How could I already forget?

forget with time

Harley is my cuddly little bear. She seems to be getting a bit clingy, which honestly is fine by me considering this weather – it’s so nice to cuddle up with her and keep each other warm and happy. While she is hitting milestones and definitely growing up, I still see her as my tiny little person, my little baby. But this weekend I realized that she really isn’t so little anymore.

We went to go see our friends on Saturday to meet their tiny person who may or may not already be betrothed to Harley (their surname is Davids, so if she marries him she’ll be Harley Davids… and if she has a son with him he’d be Harley Davids’ son. That’s enough reason for an arranged marriage, right?). He was only 12 days old, and weighed less than 4kgs. He was beyond tiny, and adorable, and helpless – just a little newborn. I got to hold him, and it was amazing to remember that Harley was that big not so long ago. In fact, she was way smaller. How could I have already forgotten how that felt?

He was such a little baby, so light to hold, and so adorable the way he just fell asleep on me. Far too cute. But I just can’t believe it. Harley was half that size the first time I held her. She was way smaller when we first brought her home. She was the smallest little baby, so fragile, so tiny. And now, she’s almost 6 months old, alert and active, holding her head up on her own and determined to learn how to sit, currently able to sit on her own in a frog-like pose.

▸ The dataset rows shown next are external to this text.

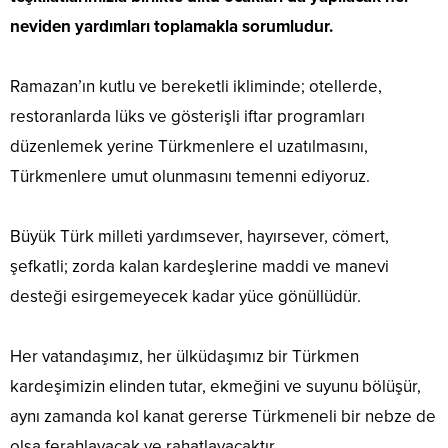
neviden yardımları toplamakla sorumludur.
Ramazan’ın kutlu ve bereketli ikliminde; otellerde,
restoranlarda lüks ve gösterişli iftar programları
düzenlemek yerine Türkmenlere el uzatılmasını,
Türkmenlere umut olunmasını temenni ediyoruz.
Büyük Türk milleti yardımsever, hayırsever, cömert,
şefkatli; zorda kalan kardeşlerine maddi ve manevi
desteği esirgemeyecek kadar yüce gönüllüdür.
Her vatandaşımız, her ülküdaşımız bir Türkmen
kardeşimizin elinden tutar, ekmeğini ve suyunu bölüşür,
aynı zamanda kol kanat gererse Türkmeneli bir nebze de
olsa ferahlayacak ve rahatlayacaktır.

My tiny person, my little princess, is already so much bigger than the little newborn. And I’ve already forgotten that newborn phase. I’ve already moved on with Harley, carrying her on my hip while I cook dinner, letting her scoot around in her walking ring while I play games. She is still my baby, but she isn’t an infant anymore. How could we have already grown together so much?

Everyone said it would go so fast. In the moment, it felt slow, but I also knew it would pass by quickly. It’s just gone even faster than I had imagined. How could I have forgotten that early stage already? How can she already be so big? And will this just keep happening every time, making me panic at the passing days, weeks and months, while still enjoying every moment with her? I didn’t think I’d ever forget how hard it was, and I haven’t really, but I’m already with her in her new phase, and loving her more with each second that passes.